People misplace things everyday. Car keys, glasses and even homework (like they’ve never heard that one before). But those are just trivial things. So how does a university lose an expensive piece of artwork and then accidentally sell it?
The New York Times reports that when the UC Berkeley took possession of the California School for the Deaf and Blind building in the 1980s, it obtained a rare 22-foot-long wood-carved sculpture, designed for the building in the 1930s by the acclaimed Harlem Renaissance artist Sargent Johnson.
It was originally designed to cover organ pipes at the old California School for the Deaf and Blind in Berkeley, and the natural-world relief was affixed to a wall until 1980, when the school moved.
Johnson (1888-1967) is considered one of the finest sculptors of the Harlem Renaissance, though he spent most of his life in the Bay Area.
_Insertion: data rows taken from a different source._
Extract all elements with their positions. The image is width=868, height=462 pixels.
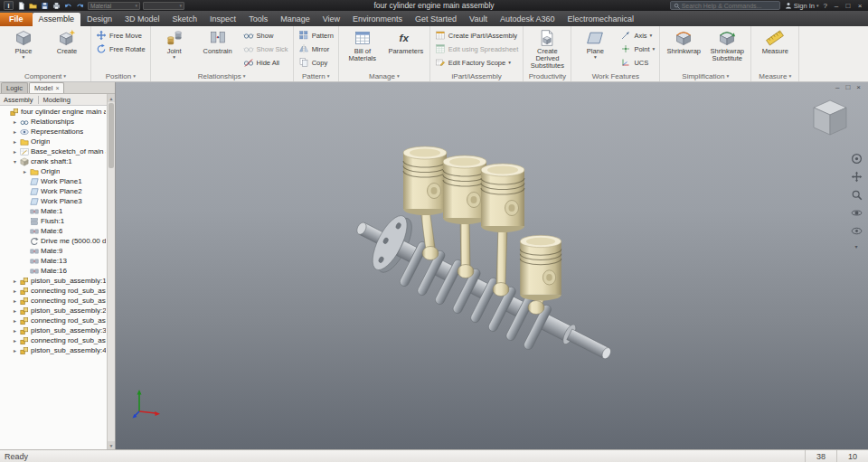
navbar-more-icon[interactable]: ▾ xyxy=(854,243,857,250)
tree-item-drive-me-5000-00-deg[interactable]: Drive me (5000.00 deg) xyxy=(0,236,106,246)
tab-autodesk-a360[interactable]: Autodesk A360 xyxy=(494,13,561,26)
create-ipart-iassembly-button[interactable]: Create iPart/iAssembly xyxy=(433,29,521,42)
expand-arrow-icon[interactable]: ▸ xyxy=(12,138,18,145)
point-button[interactable]: Point▾ xyxy=(618,42,656,55)
tree-item-base-scketch-of-main-assembly-1[interactable]: ▸Base_scketch_of main assembly:1 xyxy=(0,146,106,156)
model-render[interactable] xyxy=(116,82,868,449)
minimize-button[interactable]: – xyxy=(832,2,841,10)
browser-scrollbar[interactable]: ▲ ▼ xyxy=(107,94,115,449)
inventor-logo-icon[interactable]: I xyxy=(4,1,14,10)
tab-file[interactable]: File xyxy=(0,13,33,26)
tree-item-mate-6[interactable]: Mate:6 xyxy=(0,226,106,236)
axis-button[interactable]: Axis▾ xyxy=(618,29,656,42)
expand-arrow-icon[interactable]: ▸ xyxy=(12,347,18,354)
tree-item-connecting-rod-sub-assembly-3[interactable]: ▸connecting rod_sub_assembly:3 xyxy=(0,316,106,325)
print-button[interactable] xyxy=(52,1,61,10)
help-search-box[interactable] xyxy=(670,1,780,10)
maximize-button[interactable]: □ xyxy=(844,2,853,10)
tree-item-connecting-rod-sub-assembly-4[interactable]: ▸connecting rod_sub_assembly:4 xyxy=(0,335,106,345)
open-button[interactable] xyxy=(28,1,38,10)
expand-arrow-icon[interactable]: ▸ xyxy=(12,128,18,135)
doc-minimize-button[interactable]: – xyxy=(835,83,839,91)
tab-design[interactable]: Design xyxy=(80,13,118,26)
tree-item-mate-13[interactable]: Mate:13 xyxy=(0,256,106,266)
browser-filter-assembly[interactable]: Assembly xyxy=(4,96,33,104)
tree-item-mate-1[interactable]: Mate:1 xyxy=(0,206,106,216)
pan-button[interactable] xyxy=(851,171,863,184)
free-move-button[interactable]: Free Move xyxy=(94,29,147,42)
tab-assemble[interactable]: Assemble xyxy=(33,13,81,26)
tab-environments[interactable]: Environments xyxy=(346,13,409,26)
create-button[interactable]: Create xyxy=(46,28,88,71)
tree-item-crank-shaft-1[interactable]: ▾crank shaft:1 xyxy=(0,156,106,166)
tree-item-work-plane1[interactable]: Work Plane1 xyxy=(0,176,106,186)
edit-factory-scope-button[interactable]: Edit Factory Scope▾ xyxy=(433,56,521,69)
expand-arrow-icon[interactable]: ▸ xyxy=(12,288,18,294)
navigation-wheel-button[interactable] xyxy=(851,153,863,166)
close-icon[interactable]: × xyxy=(55,85,59,91)
tree-item-origin[interactable]: ▸Origin xyxy=(0,137,106,146)
tree-item-piston-sub-assembly-2[interactable]: ▸piston_sub_assembly:2 xyxy=(0,306,106,316)
free-rotate-button[interactable]: Free Rotate xyxy=(94,42,147,55)
panel-label-ipart-iassembly[interactable]: iPart/iAssembly xyxy=(430,71,524,81)
zoom-button[interactable] xyxy=(851,189,863,203)
tree-item-piston-sub-assembly-3[interactable]: ▸piston_sub_assembly:3 xyxy=(0,325,106,335)
browser-tab-logic[interactable]: Logic xyxy=(1,82,28,93)
show-sick-button[interactable]: Show Sick xyxy=(241,42,290,55)
panel-label-measure[interactable]: Measure▾ xyxy=(751,71,798,81)
browser-tab-model[interactable]: Model× xyxy=(29,82,65,93)
mirror-button[interactable]: Mirror xyxy=(297,42,335,55)
doc-restore-button[interactable]: □ xyxy=(845,83,850,91)
create-derived-substitutes-button[interactable]: Create Derived Substitutes xyxy=(526,28,568,71)
doc-close-button[interactable]: × xyxy=(856,83,861,91)
tree-item-work-plane3[interactable]: Work Plane3 xyxy=(0,196,106,206)
plane-button[interactable]: Plane▾ xyxy=(574,28,616,71)
tree-item-piston-sub-assembly-4[interactable]: ▸piston_sub_assembly:4 xyxy=(0,345,106,355)
look-at-button[interactable] xyxy=(851,225,863,239)
ucs-button[interactable]: UCS xyxy=(618,56,656,69)
help-button[interactable]: ? xyxy=(824,2,827,10)
scroll-down-icon[interactable]: ▼ xyxy=(108,441,115,449)
tab-sketch[interactable]: Sketch xyxy=(166,13,204,26)
panel-label-manage[interactable]: Manage▾ xyxy=(339,71,429,81)
show-button[interactable]: Show xyxy=(241,29,290,42)
expand-arrow-icon[interactable]: ▸ xyxy=(12,337,18,344)
tree-item-relationships[interactable]: ▸Relationships xyxy=(0,117,106,127)
tree-item-mate-9[interactable]: Mate:9 xyxy=(0,246,106,256)
material-dropdown[interactable]: Material▾ xyxy=(88,2,140,10)
tree-item-mate-16[interactable]: Mate:16 xyxy=(0,266,106,276)
shrinkwrap-button[interactable]: Shrinkwrap xyxy=(663,28,704,71)
expand-arrow-icon[interactable]: ▸ xyxy=(22,168,28,174)
save-button[interactable] xyxy=(40,1,50,10)
expand-arrow-icon[interactable]: ▸ xyxy=(12,118,18,125)
place-button[interactable]: Place▾ xyxy=(3,28,44,71)
new-button[interactable] xyxy=(16,1,26,10)
scrollbar-thumb[interactable] xyxy=(108,103,114,168)
tree-item-representations[interactable]: ▸Representations xyxy=(0,127,106,137)
browser-filter-modeling[interactable]: Modeling xyxy=(43,96,71,104)
undo-button[interactable] xyxy=(63,1,73,10)
parameters-button[interactable]: Parameters xyxy=(385,28,427,71)
tab-electromechanical[interactable]: Electromechanical xyxy=(561,13,641,26)
copy-button[interactable]: Copy xyxy=(297,56,335,69)
pattern-button[interactable]: Pattern xyxy=(297,29,335,42)
scroll-up-icon[interactable]: ▲ xyxy=(108,94,115,102)
orbit-button[interactable] xyxy=(851,207,863,221)
panel-label-component[interactable]: Component▾ xyxy=(0,71,90,81)
tab-manage[interactable]: Manage xyxy=(274,13,316,26)
tree-item-origin[interactable]: ▸Origin xyxy=(0,166,106,176)
tree-item-connecting-rod-sub-assembly-2[interactable]: ▸connecting rod_sub_assembly:2 xyxy=(0,296,106,306)
3d-viewport[interactable]: –□× ▾ xyxy=(116,82,868,449)
constrain-button[interactable]: Constrain xyxy=(197,28,239,71)
shrinkwrap-substitute-button[interactable]: Shrinkwrap Substitute xyxy=(706,28,748,71)
tab-vault[interactable]: Vault xyxy=(463,13,494,26)
expand-arrow-icon[interactable]: ▸ xyxy=(12,307,18,314)
bill-of-materials-button[interactable]: Bill of Materials xyxy=(342,28,383,71)
sign-in-button[interactable]: Sign In ▾ xyxy=(785,2,819,10)
tab-inspect[interactable]: Inspect xyxy=(203,13,242,26)
close-button[interactable]: × xyxy=(855,2,864,10)
tree-item-flush-1[interactable]: Flush:1 xyxy=(0,216,106,226)
panel-label-work-features[interactable]: Work Features xyxy=(571,71,659,81)
appearance-dropdown[interactable]: ▾ xyxy=(143,2,184,10)
joint-button[interactable]: Joint▾ xyxy=(154,28,195,71)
He was never able to earn a living purely from his art, but in recent years interest in him has resurged, said Gwendolyn DuBois Shaw, an associate professor of American art at the University of Pennsylvania, who is writing a book on him.
But as the building deteriorated, the university removed the sculpture to storage space, where it was considered safer. Then, about 20 years later, Berkeley allegedly lost track of the artwork and eventually labeled it “surplus” property.
In 2009 the university sold the carving for $164.63. The buyer then resold the sculpture, and it now resides at the Huntington Library, Art Collections, and Botanical Gardens, in California.
The purchase price was not disclosed, but an expert in African-American art estimated it at more than $1-million, a far cry from the $164.63 the university sold it for.
A Berkeley official said the university regretted its “error of ignorance.” I’d say so. Might think twice before they put anything into storage again.